Telelaser anche senza foto o scontrino

> Diritto e Fisco Pubblicato il 2 febbraio 2015



Ciò che conta è che lo strumento di accertamento elettronico della velocità sia omologato.

 

Eccesso di velocità e multe: il telelaser non deve essere necessariamente in grado di assicurare la stampa di documentazione comprovante l’infrazione come la fotografia o lo scontrino dell’accertamento. Tutto ciò che, infatti, prevede la legge è che tali apparecchiature elettroniche siano omologate: solo in tale caso le relative risultanze possono costituire fonte di prova.

A dirlo è una recente ordinanza della Cassazione [1].

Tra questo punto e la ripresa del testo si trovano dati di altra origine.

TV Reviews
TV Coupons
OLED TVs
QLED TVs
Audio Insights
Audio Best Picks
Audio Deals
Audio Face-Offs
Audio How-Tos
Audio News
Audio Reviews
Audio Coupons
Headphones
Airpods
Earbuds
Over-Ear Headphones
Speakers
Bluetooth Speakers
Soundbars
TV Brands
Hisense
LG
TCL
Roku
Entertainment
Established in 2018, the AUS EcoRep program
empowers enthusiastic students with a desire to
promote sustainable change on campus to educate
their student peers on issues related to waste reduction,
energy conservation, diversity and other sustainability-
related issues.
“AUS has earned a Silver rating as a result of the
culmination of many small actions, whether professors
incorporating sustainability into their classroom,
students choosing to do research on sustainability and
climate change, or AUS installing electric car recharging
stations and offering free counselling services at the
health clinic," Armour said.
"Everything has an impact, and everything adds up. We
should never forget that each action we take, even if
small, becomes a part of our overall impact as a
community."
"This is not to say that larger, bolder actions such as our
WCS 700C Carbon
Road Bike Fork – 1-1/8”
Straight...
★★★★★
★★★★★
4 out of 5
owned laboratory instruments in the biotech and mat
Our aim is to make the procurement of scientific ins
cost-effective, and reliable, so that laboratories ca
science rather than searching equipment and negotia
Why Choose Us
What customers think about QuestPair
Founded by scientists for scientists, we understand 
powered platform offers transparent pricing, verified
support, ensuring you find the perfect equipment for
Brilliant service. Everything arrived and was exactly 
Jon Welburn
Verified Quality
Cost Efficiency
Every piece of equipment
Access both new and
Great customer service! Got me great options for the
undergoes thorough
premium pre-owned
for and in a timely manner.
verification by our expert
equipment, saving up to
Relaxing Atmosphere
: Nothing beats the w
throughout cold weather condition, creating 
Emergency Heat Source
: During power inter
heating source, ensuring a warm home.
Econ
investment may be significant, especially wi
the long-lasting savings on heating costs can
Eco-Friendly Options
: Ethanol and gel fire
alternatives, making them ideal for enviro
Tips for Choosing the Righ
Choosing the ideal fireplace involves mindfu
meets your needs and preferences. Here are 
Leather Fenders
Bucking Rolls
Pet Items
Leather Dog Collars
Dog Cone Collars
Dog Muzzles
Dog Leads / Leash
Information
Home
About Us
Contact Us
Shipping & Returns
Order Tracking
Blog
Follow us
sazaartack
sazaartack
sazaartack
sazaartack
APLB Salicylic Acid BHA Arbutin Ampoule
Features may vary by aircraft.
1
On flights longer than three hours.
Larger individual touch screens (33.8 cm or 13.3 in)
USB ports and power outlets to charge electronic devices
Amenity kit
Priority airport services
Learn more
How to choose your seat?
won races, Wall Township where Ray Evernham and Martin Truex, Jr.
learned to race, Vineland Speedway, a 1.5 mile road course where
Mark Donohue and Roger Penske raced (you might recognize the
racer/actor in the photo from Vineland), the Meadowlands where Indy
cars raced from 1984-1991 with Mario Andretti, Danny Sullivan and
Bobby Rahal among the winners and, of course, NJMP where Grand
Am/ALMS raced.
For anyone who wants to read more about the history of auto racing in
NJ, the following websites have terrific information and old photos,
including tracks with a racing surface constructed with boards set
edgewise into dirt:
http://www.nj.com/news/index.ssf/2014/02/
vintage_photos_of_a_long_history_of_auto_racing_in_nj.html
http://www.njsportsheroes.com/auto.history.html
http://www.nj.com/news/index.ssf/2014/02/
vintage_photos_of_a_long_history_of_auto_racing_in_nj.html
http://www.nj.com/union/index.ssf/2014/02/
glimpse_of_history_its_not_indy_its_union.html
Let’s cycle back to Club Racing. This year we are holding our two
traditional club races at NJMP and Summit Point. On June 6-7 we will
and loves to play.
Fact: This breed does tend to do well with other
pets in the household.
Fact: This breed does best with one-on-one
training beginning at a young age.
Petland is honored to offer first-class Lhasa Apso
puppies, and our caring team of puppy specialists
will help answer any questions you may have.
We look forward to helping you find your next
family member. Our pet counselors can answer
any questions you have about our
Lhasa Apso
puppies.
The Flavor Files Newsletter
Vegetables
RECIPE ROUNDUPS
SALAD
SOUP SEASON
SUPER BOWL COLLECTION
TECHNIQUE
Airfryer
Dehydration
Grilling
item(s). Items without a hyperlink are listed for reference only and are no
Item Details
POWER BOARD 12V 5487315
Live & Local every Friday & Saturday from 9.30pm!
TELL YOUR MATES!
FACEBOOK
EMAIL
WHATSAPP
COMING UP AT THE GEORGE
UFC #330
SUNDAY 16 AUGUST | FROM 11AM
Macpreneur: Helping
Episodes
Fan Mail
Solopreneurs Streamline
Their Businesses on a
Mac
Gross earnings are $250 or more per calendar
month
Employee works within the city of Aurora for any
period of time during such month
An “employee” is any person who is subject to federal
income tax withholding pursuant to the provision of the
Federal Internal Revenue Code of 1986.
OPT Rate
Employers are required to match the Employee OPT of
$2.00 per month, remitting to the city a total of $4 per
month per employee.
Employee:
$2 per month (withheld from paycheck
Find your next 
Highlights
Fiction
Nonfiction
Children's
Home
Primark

Inutile contestare ai vigili prima e al giudice o al prefetto dopo il fatto che il dispositivo, benché richiesto dal conducente, non sia stato in grado di rilasciare una documentazione fotografica o quello che comunemente viene detto “scontrino”. Ricorda, infatti, la Cassazione che è principio consolidato quello per cui, in tema di accertamento della violazione dei limiti di velocità a mezzo “telelaser”, non è richiesto che detta apparecchiatura sia anche munita di dispositivi in grado di assicurare una documentazione, con modalità automatiche quali la ripresa dell’immagine visualizzata sul display (fotografia) o la riproduzione meccanica dei dati visualizzati (scontrino) dell’accertamento dell’infrazione; la legge, infatti, prevede solo che le apparecchiature elettroniche possano costituire fonte di prova se debitamente omologate.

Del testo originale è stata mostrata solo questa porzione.